— Что случилось, Ира?
Оказалось, что она только что из Шереметьево, где они провожали в Израиль семью Бородулина. Они улетали в Израиль, и Ирка первый раз присутствовала на проводах. И это было ужасно, словно сердце разрывалось, живые люди как будто умирали на твоих глазах. Ирка была немного актриса, и хотя она преувеличивала постоянно и переигрывала, в этот раз была почти искренна.
— И ты представляешь, Саш, все боятся, так как КГБ вокруг, в гражданском крутятся, слово не сказать, все плачут, ревут, а мать их, вообще, без чувств. Не дай бог, Господи, кому это пережить. Ты-то не собираешься? — просто так ляпнула она.
— Нет, — ответил я.
— А Юстинова я не пущу ни за что, никуда.
— Не переживай, Ир, он и не поедет никуда.
— Только ты не говори, пожалуйста, никому, что мы там были тоже, Андрюша мне строго запретил, а то из института вылететь можно. Он и так ехать не хотел, но не мог с Сашкой не попрощаться.
Договорились, что я никому не скажу.
Это было большое дело, что кто-то уезжает в Израиль — и проводы в аэропорту. Когда-то все изменится, подумал я. Когда-то.
И в этот момент появилась Магдалина.
— Здравствуйте, мои дорогие. Ира, рада, что ты пришла поболеть за своего подопечного. Хочешь пойти с нами послушать, как он будет отвечать?
— Да, — ответила Ирка.
Мы пошли. В честь моего дня рождения я подарил Ирке большую шоколадную конфету «Мишка» (мамина больная принесла ей спецзаказ с кондитерской фабрики Бабаева). Ирка взяла, развернула и стала машинально есть.
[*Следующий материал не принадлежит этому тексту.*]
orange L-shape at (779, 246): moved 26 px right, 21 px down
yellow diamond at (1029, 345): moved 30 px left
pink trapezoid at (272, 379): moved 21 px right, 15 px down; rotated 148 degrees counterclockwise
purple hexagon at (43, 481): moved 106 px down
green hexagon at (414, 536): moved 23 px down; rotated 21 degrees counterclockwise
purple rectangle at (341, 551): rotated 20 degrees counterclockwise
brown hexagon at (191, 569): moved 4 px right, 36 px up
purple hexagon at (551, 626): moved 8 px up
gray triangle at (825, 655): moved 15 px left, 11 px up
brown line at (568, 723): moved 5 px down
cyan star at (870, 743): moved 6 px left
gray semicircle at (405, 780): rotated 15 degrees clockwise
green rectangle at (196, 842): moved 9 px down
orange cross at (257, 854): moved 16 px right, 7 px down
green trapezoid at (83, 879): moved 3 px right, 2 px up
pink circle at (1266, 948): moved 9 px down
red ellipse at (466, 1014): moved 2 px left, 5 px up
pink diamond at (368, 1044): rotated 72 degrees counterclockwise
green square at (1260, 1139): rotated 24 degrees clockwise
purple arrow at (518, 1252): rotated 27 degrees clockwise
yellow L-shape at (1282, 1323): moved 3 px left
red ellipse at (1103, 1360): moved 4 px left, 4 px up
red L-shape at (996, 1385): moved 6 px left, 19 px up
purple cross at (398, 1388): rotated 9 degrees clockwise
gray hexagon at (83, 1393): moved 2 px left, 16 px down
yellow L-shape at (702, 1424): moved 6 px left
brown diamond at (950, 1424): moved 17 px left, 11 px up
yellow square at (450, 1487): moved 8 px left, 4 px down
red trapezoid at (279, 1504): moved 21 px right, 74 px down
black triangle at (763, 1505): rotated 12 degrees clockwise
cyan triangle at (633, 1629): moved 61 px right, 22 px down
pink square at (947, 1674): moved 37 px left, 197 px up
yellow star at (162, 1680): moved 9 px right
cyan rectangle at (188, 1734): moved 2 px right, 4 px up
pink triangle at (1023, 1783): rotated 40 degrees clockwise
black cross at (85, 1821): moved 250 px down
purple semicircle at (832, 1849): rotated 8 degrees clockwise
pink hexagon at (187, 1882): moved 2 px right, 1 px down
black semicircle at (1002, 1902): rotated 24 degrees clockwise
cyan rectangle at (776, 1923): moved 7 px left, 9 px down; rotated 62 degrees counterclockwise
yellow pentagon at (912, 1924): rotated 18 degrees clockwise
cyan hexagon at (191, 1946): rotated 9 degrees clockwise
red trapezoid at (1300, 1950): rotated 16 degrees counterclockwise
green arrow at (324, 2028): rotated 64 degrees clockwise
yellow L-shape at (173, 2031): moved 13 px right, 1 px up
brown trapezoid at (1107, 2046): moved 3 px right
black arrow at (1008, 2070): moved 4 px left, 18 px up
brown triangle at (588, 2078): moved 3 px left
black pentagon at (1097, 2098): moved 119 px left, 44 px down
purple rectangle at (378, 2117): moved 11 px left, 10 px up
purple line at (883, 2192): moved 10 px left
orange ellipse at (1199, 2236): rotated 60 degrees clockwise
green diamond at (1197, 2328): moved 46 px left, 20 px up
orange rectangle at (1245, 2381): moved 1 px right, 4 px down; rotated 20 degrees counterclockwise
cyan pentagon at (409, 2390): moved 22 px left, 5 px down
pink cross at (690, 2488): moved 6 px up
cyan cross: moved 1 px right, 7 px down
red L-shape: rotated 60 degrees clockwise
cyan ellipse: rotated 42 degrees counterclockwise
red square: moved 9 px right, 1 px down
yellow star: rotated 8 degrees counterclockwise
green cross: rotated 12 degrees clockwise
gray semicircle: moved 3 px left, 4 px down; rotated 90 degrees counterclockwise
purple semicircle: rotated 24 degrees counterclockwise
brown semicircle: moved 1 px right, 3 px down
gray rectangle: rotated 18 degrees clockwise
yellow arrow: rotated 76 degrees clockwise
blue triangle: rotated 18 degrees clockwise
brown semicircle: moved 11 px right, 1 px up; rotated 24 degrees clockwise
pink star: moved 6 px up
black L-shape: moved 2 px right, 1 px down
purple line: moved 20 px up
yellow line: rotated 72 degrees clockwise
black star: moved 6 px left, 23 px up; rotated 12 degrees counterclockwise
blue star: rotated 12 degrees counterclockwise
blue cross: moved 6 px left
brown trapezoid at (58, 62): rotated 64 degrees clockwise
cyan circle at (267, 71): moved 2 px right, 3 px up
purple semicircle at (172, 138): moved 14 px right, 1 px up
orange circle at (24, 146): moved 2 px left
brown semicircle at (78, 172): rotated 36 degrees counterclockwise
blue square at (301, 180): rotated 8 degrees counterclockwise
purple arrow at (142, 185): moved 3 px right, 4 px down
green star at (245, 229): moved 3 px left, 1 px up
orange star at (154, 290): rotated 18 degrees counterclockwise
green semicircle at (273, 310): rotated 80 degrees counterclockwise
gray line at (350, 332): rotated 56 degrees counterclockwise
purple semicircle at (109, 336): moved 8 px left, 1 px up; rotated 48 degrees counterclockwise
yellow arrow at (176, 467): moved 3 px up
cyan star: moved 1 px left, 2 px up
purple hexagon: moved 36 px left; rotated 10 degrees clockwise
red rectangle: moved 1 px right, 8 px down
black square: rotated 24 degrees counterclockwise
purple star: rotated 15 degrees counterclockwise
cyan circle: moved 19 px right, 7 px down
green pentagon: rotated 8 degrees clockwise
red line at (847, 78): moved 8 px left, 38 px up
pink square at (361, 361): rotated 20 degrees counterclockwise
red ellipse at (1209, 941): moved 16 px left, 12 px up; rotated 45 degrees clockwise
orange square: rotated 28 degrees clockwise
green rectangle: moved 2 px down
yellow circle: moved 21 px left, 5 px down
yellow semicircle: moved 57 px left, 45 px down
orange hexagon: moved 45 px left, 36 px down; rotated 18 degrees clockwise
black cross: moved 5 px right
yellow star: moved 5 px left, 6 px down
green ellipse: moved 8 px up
— Ира, а что у тебя с глазами, ты плакала?
— Да ничего, Магдалина Андреевна, — многозначительно сказала Ирка, — всякое случается.
Я надеялся, что она не будет ей рассказывать что. Моя надежда оправдалась, Ирка в один из немногих, редчайших разов осталась немногословна.
Через три дня начинался первый экзамен. У меня было с собой семь тем из двадцати семи и еще двадцать оставалось.
Я ответил Магдалине все, что было со мной, и она спросила, когда же я буду отвечать остальное. И — что она не может проводить со мной столько времени индивидуально, она и так сколько потратила.
Ирка насела на нее тут же:
— Магдалина Андреевна, пожалейте его, он и так уже сколько вам ответил, ведь он же никогда не учил английского и так старается, даже ночью спит с учебником английского языка. Честное слово, я сама видела.
— Как это?!
— Ну, то есть, — Ирка поняла, — это гипербола, Магдалина Андреевна, есть такой прием в искусстве, вы меня понимаете.
— И что ты хочешь, чтобы я сделала?
— Ну… простите ему эти темы. Ведь через три дня экзамены, а он еще не начинал готовиться.